Plaintiffs' points in opposition are manifold. First, they claim that defendant's entire argument rests on the language of only a single line of the Auction Terms; when the Auction Terms are considered in their entirety, plaintiffs' assert, it becomes clear that Nationstar was bound to sell the mortgage loans to plaintiffs. See Pls.' Opp'n at 7-11. Put simply, plaintiffs contend that the Auction Terms created bilateral obligations — because TCA faced steep penalties if it failed to purchase the loans after casting the winning bid, it follows that Nationstar must have been obligated to consummate the sale. Id. at 11. Second, plaintiffs assert that the email confirmations from Auction.com that TCA was the winning bidder for the 538 mortgage loans at issue constituted written "contracts of sale" that were binding on Nationstar under the Auction Terms. Third, plaintiffs contend that even if they did not have a contract with Nationstar under the Auction Terms, an enforceable agreement was nonetheless created under California common law. Id. at 22-23. Fourth and finally, plaintiffs maintain that dismissal is inappropriate at this stage of the litigation because the Auction Terms are, at the very least, ambiguous, and plaintiffs' motion is therefore ill-suited for determination on the pleadings. Id. at 22. Although plaintiffs' arguments are numerous, we find none persuasive, and we will address them each in turn.

A. Additional Auction Terms

Plaintiffs cite multiple provisions from the Auction Terms that they claim support their assertion that Nationstar was obligated to sell TCA the mortgage loans for which it was the winning bidder. Those provisions are as follows:

(1) In order to become the Winning Bidder for a Note, a Bidder must meet or exceed the Reserve Price and the bid must be accepted by the Seller (see "Subject to Confirmation" section below). (2) To purchase a particular note at the Auction, one must be acknowledged by the Auctioneer as the Winning Bidder (the bidder to whom the Auctioneer acknowledges the note as being" SOLD" to) and such Note is not identified as being "Subject to Confirmation." (3) If the Winning Bidder cannot be reached within two (2) hours of Auctioneer's acknowledgment of the winning bid, then Auctioneer or Seller can declare the Winning Bidder to be in default. (4) In the event of such declaration [of default] the Winning Bidder's bid shall be null and void and the Auctioneer and Seller shall have absolutely no further liability or obligation to that Bidder. (5) IN ADDITION, SUCH WINNING BIDDER SHALL BE SUBJECT TO LIQUIDATED DAMAGES EQUAL TO TEN PERCENT (10%) OF THE PURCHASE PRICE AND AUCTIONEER AND SELLER RESERVES THE RIGHT TO SEEK ANY AND ALL OTHER REMEDIES, INCLUDING SPECIFIC PERFORMANCE. Auction Terms § 3, paras. 1, 3, 4 (emphasis in original).
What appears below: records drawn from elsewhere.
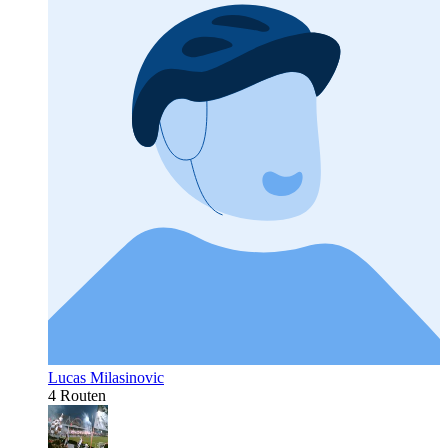
Lucas Milasinovic
4 Routen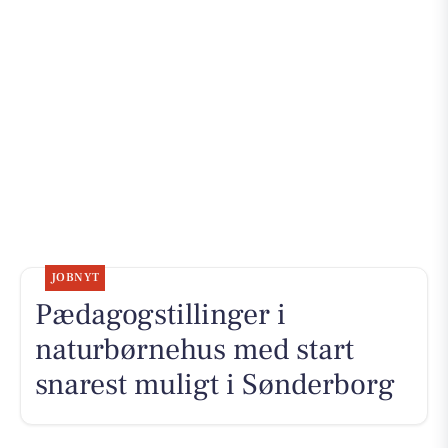
JOBNYT
Pædagogstillinger i
naturbørnehus med start
snarest muligt i Sønderborg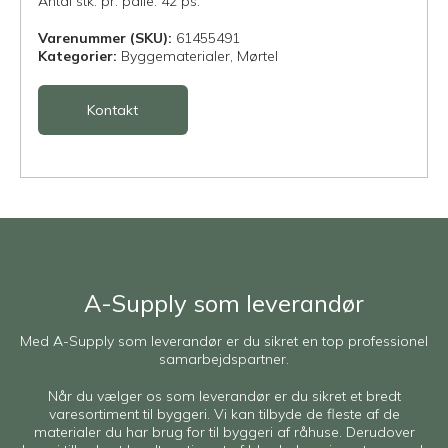
Antal stk. pr. palle: 42 ps.
Varenummer (SKU):
61455491
Kategorier:
Byggematerialer,
Mørtel
Kontakt
A-Supply som leverandør
Med A-Supply som leverandør er du sikret en top professionel
samarbejdspartner.
Når du vælger os som leverandør er du sikret et bredt
varesortiment til byggeri. Vi kan tilbyde de fleste af de
materialer du har brug for til byggeri af råhuse. Derudover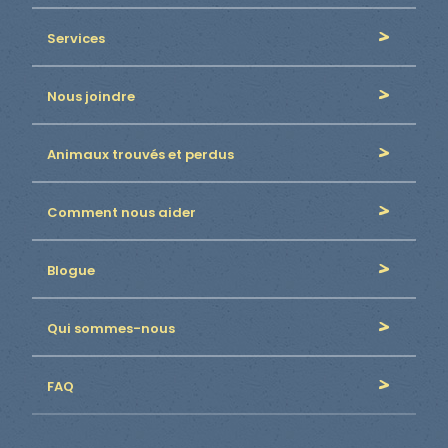
Services
Nous joindre
Animaux trouvés et perdus
Comment nous aider
Blogue
Qui sommes-nous
FAQ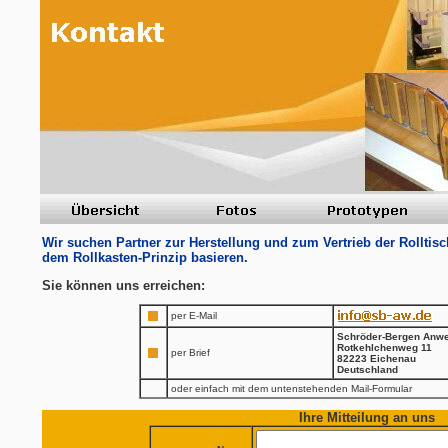
Wir suchen Partner zur Herstellung und zum Vertrieb der Rolltis
dem Rollkasten-Prinzip basieren.
Sie können uns erreichen:
per E-Mail
Schröder-Bergen Anw
Rotkehlchenweg 11
per Brief
82223 Eichenau
Deutschland
oder einfach mit dem untenstehenden Mail-Formular
Ihre Mitteilung an uns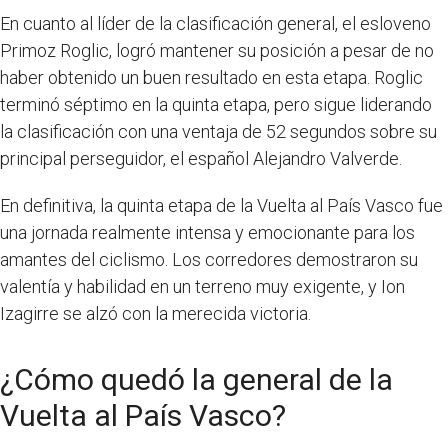
En cuanto al líder de la clasificación general, el esloveno
Primoz Roglic, logró mantener su posición a pesar de no
haber obtenido un buen resultado en esta etapa. Roglic
terminó séptimo en la quinta etapa, pero sigue liderando
la clasificación con una ventaja de 52 segundos sobre su
principal perseguidor, el español Alejandro Valverde.
En definitiva, la quinta etapa de la Vuelta al País Vasco fue
una jornada realmente intensa y emocionante para los
amantes del ciclismo. Los corredores demostraron su
valentía y habilidad en un terreno muy exigente, y Ion
Izagirre se alzó con la merecida victoria.
¿Cómo quedó la general de la
Vuelta al País Vasco?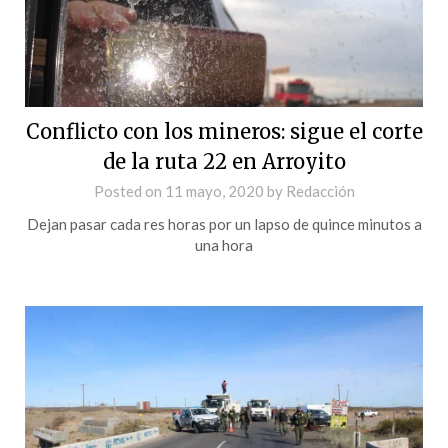
Conflicto con los mineros: sigue el corte
de la ruta 22 en Arroyito
Posted on
11 mayo, 2020
by
Redacción
Dejan pasar cada res horas por un lapso de quince minutos a
una hora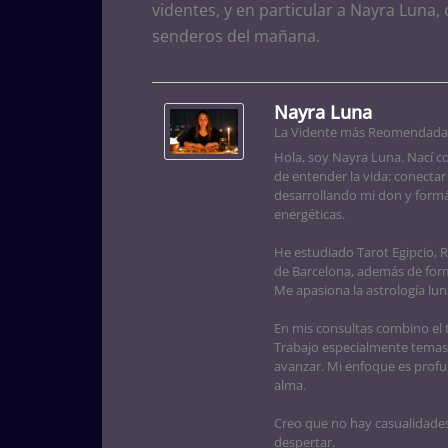
videntes, y en particular a Nayra Luna
senderos del mañana.
Nayra Luna
La Vidente más Reomendada 
Hola, soy Nayra Luna. Nací co
de entender la vida: conectar 
desarrollando mi don y formá
energéticas.
He estudiado Tarot Egipcio, R
de Barcelona, además de for
Me apasiona la astrología luna
En mis consultas combino el t
Trabajo especialmente temas
avanzar. Mi enfoque es profu
alma.
Creo que no hay casualidades:
despertar.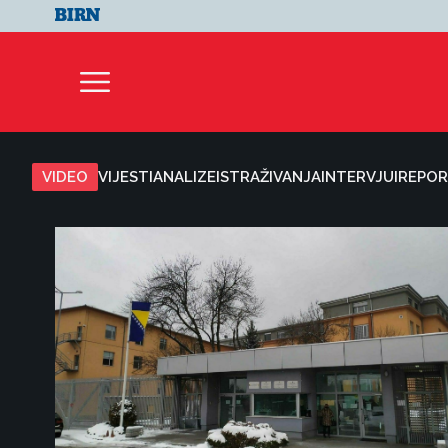
VIDEO
VIJESTI
ANALIZE
ISTRAŽIVANJA
INTERVJUI
REPOR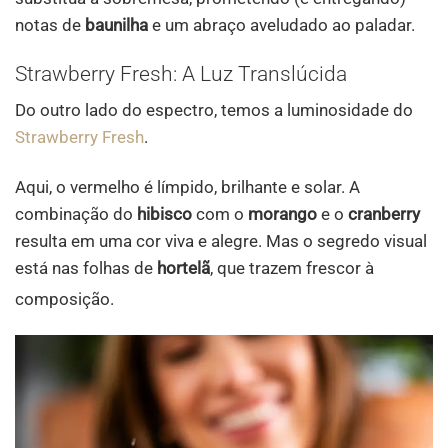
notas de
baunilha
e um abraço aveludado ao paladar.
Strawberry Fresh: A Luz Translúcida
Do outro lado do espectro, temos a luminosidade do
Strawberry Fresh
.
Aqui, o vermelho é límpido, brilhante e solar. A
combinação do
hibisco
com o
morango
e o
cranberry
resulta em uma cor viva e alegre. Mas o segredo visual
está nas folhas de
hortelã
, que trazem frescor à
composição
.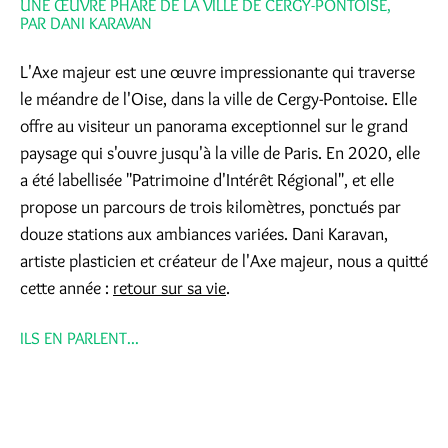
UNE ŒUVRE PHARE DE LA VILLE DE CERGY-PONTOISE,
PAR DANI KARAVAN
L'Axe majeur est une œuvre impressionante qui traverse
le méandre de l'Oise, dans la ville de Cergy-Pontoise. Elle
offre au visiteur un panorama exceptionnel sur le grand
paysage qui s'ouvre jusqu'à la ville de Paris. En 2020, elle
a été labellisée "Patrimoine d'Intérêt Régional", et elle
propose un parcours de trois kilomètres, ponctués par
douze stations aux ambiances variées. Dani Karavan,
artiste plasticien et créateur de l'Axe majeur, nous a quitté
cette année :
retour sur sa vie
.
ILS EN PARLENT...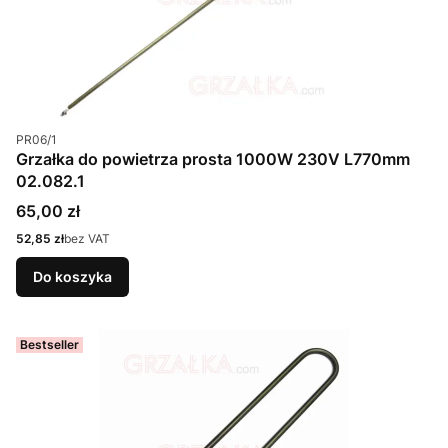
Kod produktu
PR06/1
Grzałka do powietrza prosta 1000W 230V L770mm
02.082.1
Cena
65,00 zł
Cena
52,85 zł
bez VAT
Do koszyka
Bestseller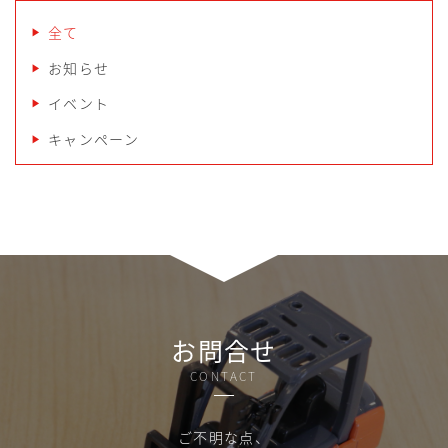
全て
お知らせ
イベント
キャンペーン
お問合せ
CONTACT
ご不明な点、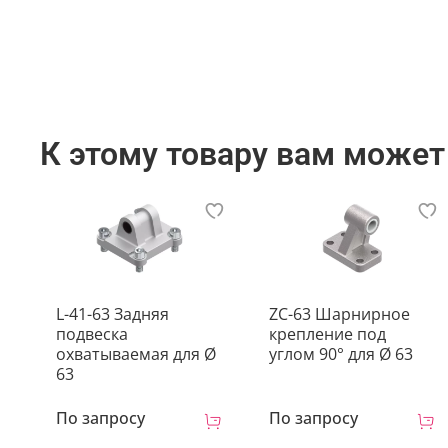
К этому товару вам может
L-41-63 Задняя
ZC-63 Шарнирное
подвеска
крепление под
охватываемая для Ø
углом 90° для Ø 63
63
По запросу
По запросу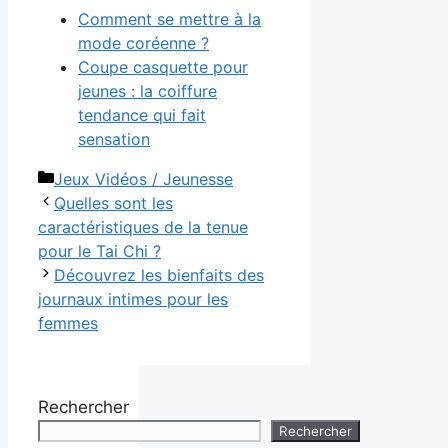
Comment se mettre à la
mode coréenne ?
Coupe casquette pour
jeunes : la coiffure
tendance qui fait
sensation
Catégories
Jeux Vidéos / Jeunesse
Quelles sont les
caractéristiques de la tenue
pour le Tai Chi ?
Découvrez les bienfaits des
journaux intimes pour les
femmes
Rechercher
Rechercher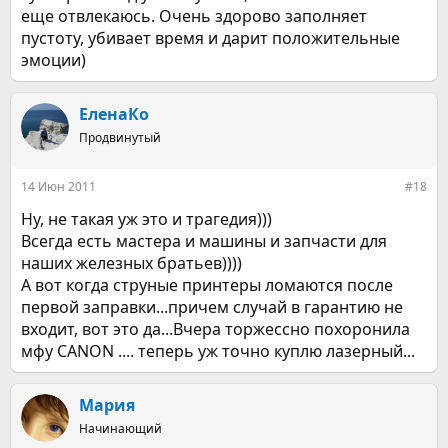
еще отвлекаюсь. Очень здорово заполняет
пустоту, убивает время и дарит положительные
эмоции)
ЕленаКо
Продвинутый
14 Июн 2011
#18
Ну, не такая уж это и трагедия)))
Всегда есть мастера и машины и запчасти для
наших железных братьев))))
А вот когда струные принтеры ломаются после
первой заправки...причем случай в гарантию не
входит, вот это да...Вчера торжессно похоронила
мфу CANON .... теперь уж точно куплю лазерный...
Мария
Начинающий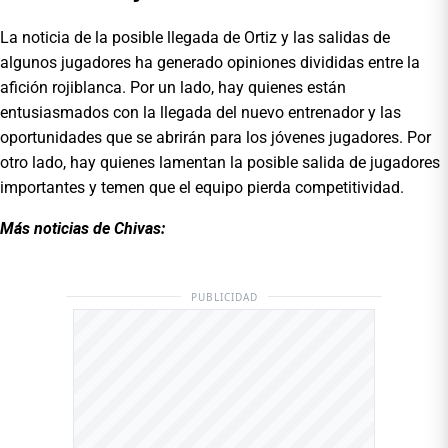
La noticia de la posible llegada de Ortiz y las salidas de
algunos jugadores ha generado opiniones divididas entre la
afición rojiblanca. Por un lado, hay quienes están
entusiasmados con la llegada del nuevo entrenador y las
oportunidades que se abrirán para los jóvenes jugadores. Por
otro lado, hay quienes lamentan la posible salida de jugadores
importantes y temen que el equipo pierda competitividad.
Más noticias de Chivas:
PUBLICIDAD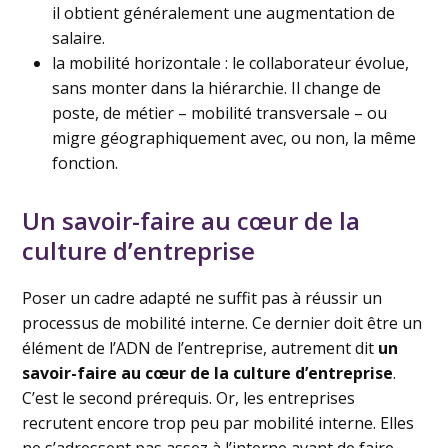
il obtient généralement une augmentation de
salaire.
la mobilité horizontale : le collaborateur évolue,
sans monter dans la hiérarchie. Il change de
poste, de métier – mobilité transversale – ou
migre géographiquement avec, ou non, la même
fonction.
Un savoir-faire au cœur de la
culture d’entreprise
Poser un cadre adapté ne suffit pas à réussir un
processus de mobilité interne. Ce dernier doit être un
élément de l’ADN de l’entreprise, autrement dit
un
savoir-faire au cœur de la culture d’entreprise
.
C’est le second prérequis. Or, les entreprises
recrutent encore trop peu par mobilité interne. Elles
ne s’adressent pas assez à l’interne avant de faire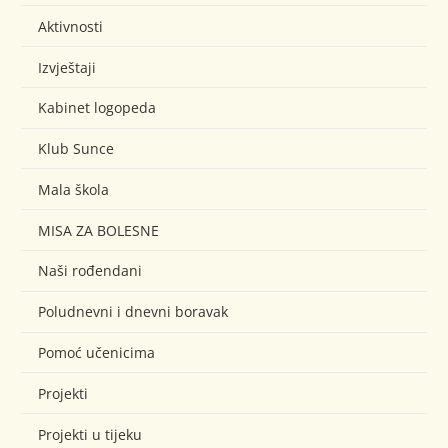
Aktivnosti
Izvještaji
Kabinet logopeda
Klub Sunce
Mala škola
MISA ZA BOLESNE
Naši rođendani
Poludnevni i dnevni boravak
Pomoć učenicima
Projekti
Projekti u tijeku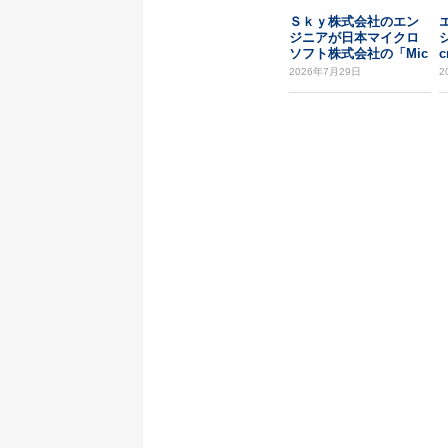
Ｓｋｙ株式会社のエン
ジニアが日本マイクロ
ソフト株式会社の「Mic
c
rosoft T...
2026年7月29日
2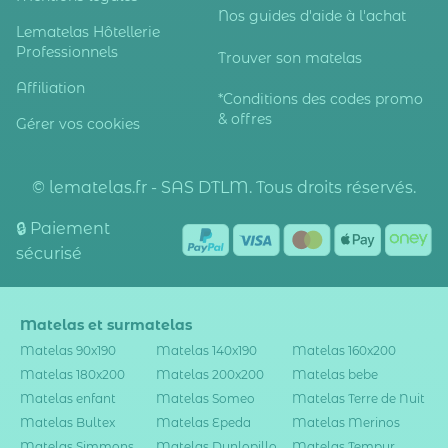
Nos guides d'aide à l'achat
Lematelas Hôtellerie
Professionnels
Trouver son matelas
Affiliation
*Conditions des codes promo
& offres
Gérer vos cookies
© lematelas.fr - SAS DTLM. Tous droits réservés.
🔒 Paiement
sécurisé
Matelas et surmatelas
Matelas 90x190
Matelas 140x190
Matelas 160x200
Matelas 180x200
Matelas 200x200
Matelas bebe
Matelas enfant
Matelas Someo
Matelas Terre de Nuit
Matelas Bultex
Matelas Epeda
Matelas Merinos
Matelas Simmons
Matelas Dunlopillo
Matelas Tempur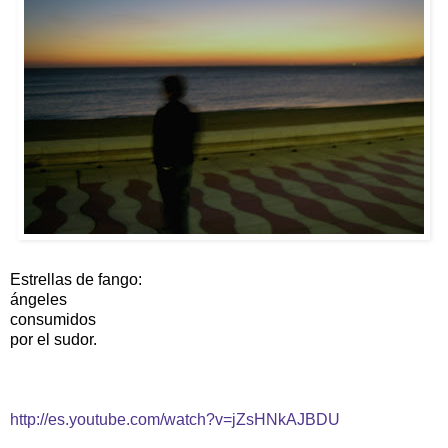
Estrellas de fango:
ángeles
consumidos
por el sudor.
http://es.youtube.com/watch?v=jZsHNkAJBDU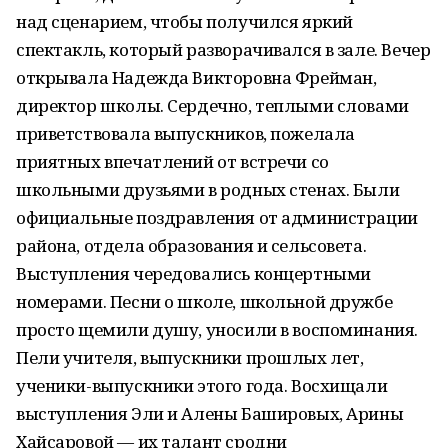
над сценарием, чтобы получился яркий
спектакль, который разворачивался в зале. Вечер
открывала Надежда Викторовна Фрейман,
директор школы. Сердечно, теплыми словами
приветствовала выпускников, пожелала
приятных впечатлений от встречи со
школьными друзьями в родных стенах. Были
официальные поздравления от администрации
района, отдела образования и сельсовета.
Выступления чередовались концертными
номерами. Песни о школе, школьной дружбе
просто щемили душу, уносили в воспоминания.
Пели учителя, выпускники прошлых лет,
ученики-выпускники этого года. Восхищали
выступления Эли и Алены Башировых, Арины
Хайсаровой — их талант сродни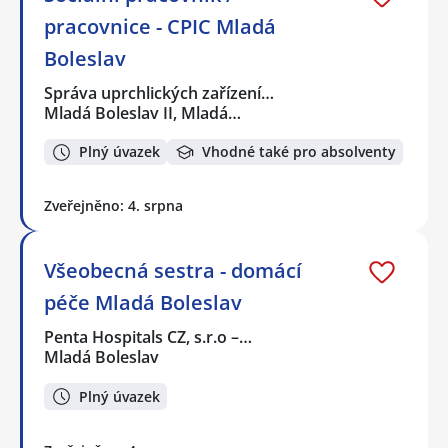
pracovnice - CPIC Mladá
Boleslav
Správa uprchlických zařízení…
Mladá Boleslav II, Mladá…
Plný úvazek
Vhodné také pro absolventy
Zveřejněno: 4. srpna
Všeobecná sestra - domácí
péče Mladá Boleslav
Penta Hospitals CZ, s.r.o –…
Mladá Boleslav
Plný úvazek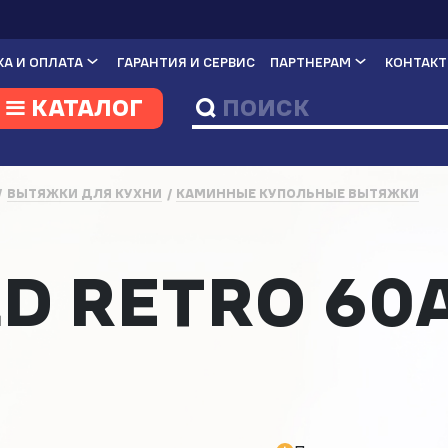
А И ОПЛАТА
ГАРАНТИЯ И СЕРВИС
ПАРТНЕРАМ
КОНТАК
КАТАЛОГ
ВЫТЯЖКИ ДЛЯ КУХНИ
КАМИННЫЕ КУПОЛЬНЫЕ ВЫТЯЖКИ
а
D RETRO 60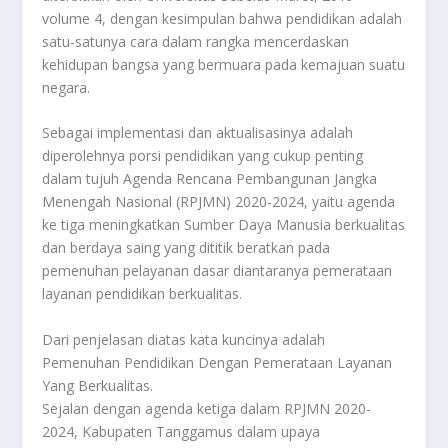
volume 4, dengan kesimpulan bahwa pendidikan adalah
satu-satunya cara dalam rangka mencerdaskan
kehidupan bangsa yang bermuara pada kemajuan suatu
negara.
Sebagai implementasi dan aktualisasinya adalah
diperolehnya porsi pendidikan yang cukup penting
dalam tujuh Agenda Rencana Pembangunan Jangka
Menengah Nasional (RPJMN) 2020-2024, yaitu agenda
ke tiga meningkatkan Sumber Daya Manusia berkualitas
dan berdaya saing yang dititik beratkan pada
pemenuhan pelayanan dasar diantaranya pemerataan
layanan pendidikan berkualitas.
Dari penjelasan diatas kata kuncinya adalah
Pemenuhan Pendidikan Dengan Pemerataan Layanan
Yang Berkualitas.
Sejalan dengan agenda ketiga dalam RPJMN 2020-
2024, Kabupaten Tanggamus dalam upaya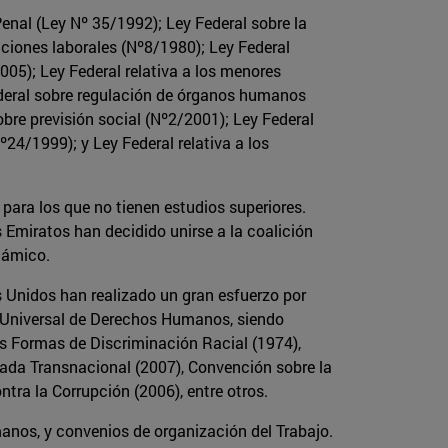
enal (Ley Nº 35/1992); Ley Federal sobre la
aciones laborales (Nº8/1980); Ley Federal
2005); Ley Federal relativa a los menores
ederal sobre regulación de órganos humanos
obre previsión social (Nº2/2001); Ley Federal
24/1999); y Ley Federal relativa a los
 para los que no tienen estudios superiores.
 Emiratos han decidido unirse a la coalición
slámico.
s Unidos han realizado un gran esfuerzo por
ón Universal de Derechos Humanos, siendo
as Formas de Discriminación Racial (1974),
ada Transnacional (2007), Convención sobre la
tra la Corrupción (2006), entre otros.
anos, y convenios de organización del Trabajo.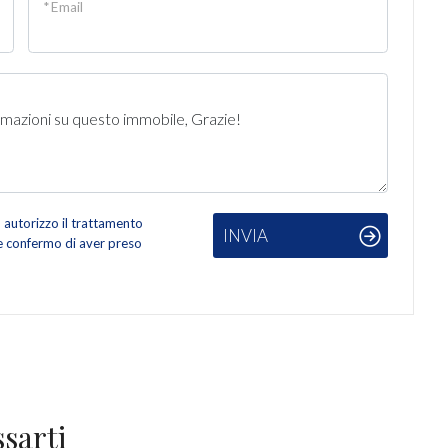
* Email
autorizzo il trattamento
INVIA
 e confermo di aver preso
sarti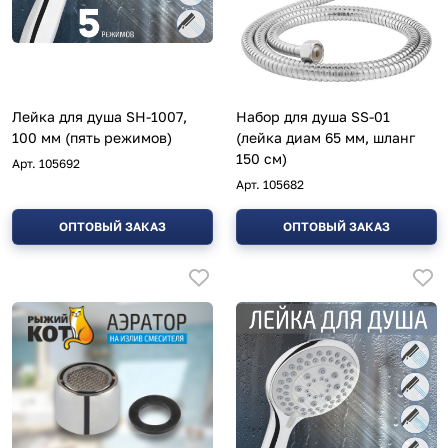
Лейка для душа SH-1007,
Набор для душа SS-01
100 мм (пять режимов)
(лейка диам 65 мм, шланг
150 см)
Арт.
105692
Арт.
105682
ОПТОВЫЙ ЗАКАЗ
ОПТОВЫЙ ЗАКАЗ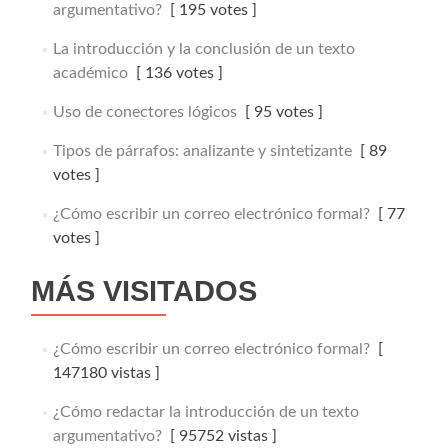
argumentativo?
[ 195 votes ]
La introducción y la conclusión de un texto
académico
[ 136 votes ]
Uso de conectores lógicos
[ 95 votes ]
Tipos de párrafos: analizante y sintetizante
[ 89
votes ]
¿Cómo escribir un correo electrónico formal?
[ 77
votes ]
MÁS VISITADOS
¿Cómo escribir un correo electrónico formal?
[
147180 vistas ]
¿Cómo redactar la introducción de un texto
argumentativo?
[ 95752 vistas ]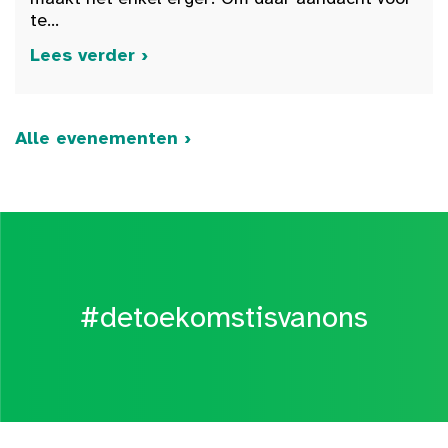
te...
Lees verder ›
Alle evenementen ›
#detoekomstisvanons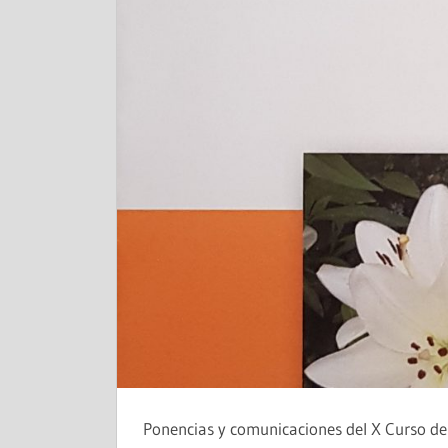
Ponencias y comunicaciones del X Curso de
Under plaintiffs' interpretation, these terms demonstrate "that the Auction Terms created bilateral rights and obligations" that attached when TCA was designated as the winning bidder, and defendant breached these obligations when it elected not to follow through on the mortgage loan sales. Pls.' Opp'n at 11. While we agree with plaintiffs that these terms suggest a winning bidder has some rights against the selling party, we do not conclude that one such right was to compel the sale of the loans on which the winning bidder had bid.

In considering the five terms listed, the first two are minimally relevant to the instant controversy. Essentially, these terms outline the process by which a party can become the winning bidder for a set of loans and that such a designation is a condition precedent to completing a sale. Here, there is no dispute that TCA was the winning bidder for the 538 mortgage loans at issue — the only question is what rights, if any, such a designation conferred. Thus, the first two terms do not advance plaintiffs' argument that one of the specific rights conferred by "winning bidder" status is the ability to compel the sale of the mortgages on which the party had bid.

By contrast, the third, fourth, and fifth terms cited by plaintiffs demonstrate that a seller does, in fact, have some obligation to the winning bidder. In particular, the fourth provision cited above — which disclaims any obligation for the seller in the case of the winning bidder's default — also provides evidence for its inverse: if the winning bidder did not default, then the seller did have some continuing obligation to the purchaser. However, the fact that Nationstar had some obligation to plaintiffs is not the same as saying that it had the specific obligation to consummate the sale. The Auction Terms make clear that, following a party's designation as a winning bidder, there must still be an exchange of a loan sale agreement, followed by a formal closing process, before the sale is completed. Auction Terms § 3, paras. 4, 9. These additional steps suggest that Nationstar structured the contract to allow it to retain multiple opportunities to walk away from the deal; one such opportunity, as defendant suggests, would be the decision not to sign and return the loan documentation. See id. § 6, para. 3. We find that a more logical reading of the Auction Terms is that after a party is confirmed to be the winning bidder, the seller would be obligated to either sell the loans to the winning bidder at the agreed upon price or to refuse the sale. In this case, after TCA was informed that it was the winning bidder, Nationstar could not have solicited further bids or further negotiated the price — it could have either accepted the deal at the agreed upon price with TCA or walked away; those were the only two options. This would have acted as a significant restraint on defendant and created a set of bilateral obligations, but these obligations would not have included a forced sale of the mortgage loans.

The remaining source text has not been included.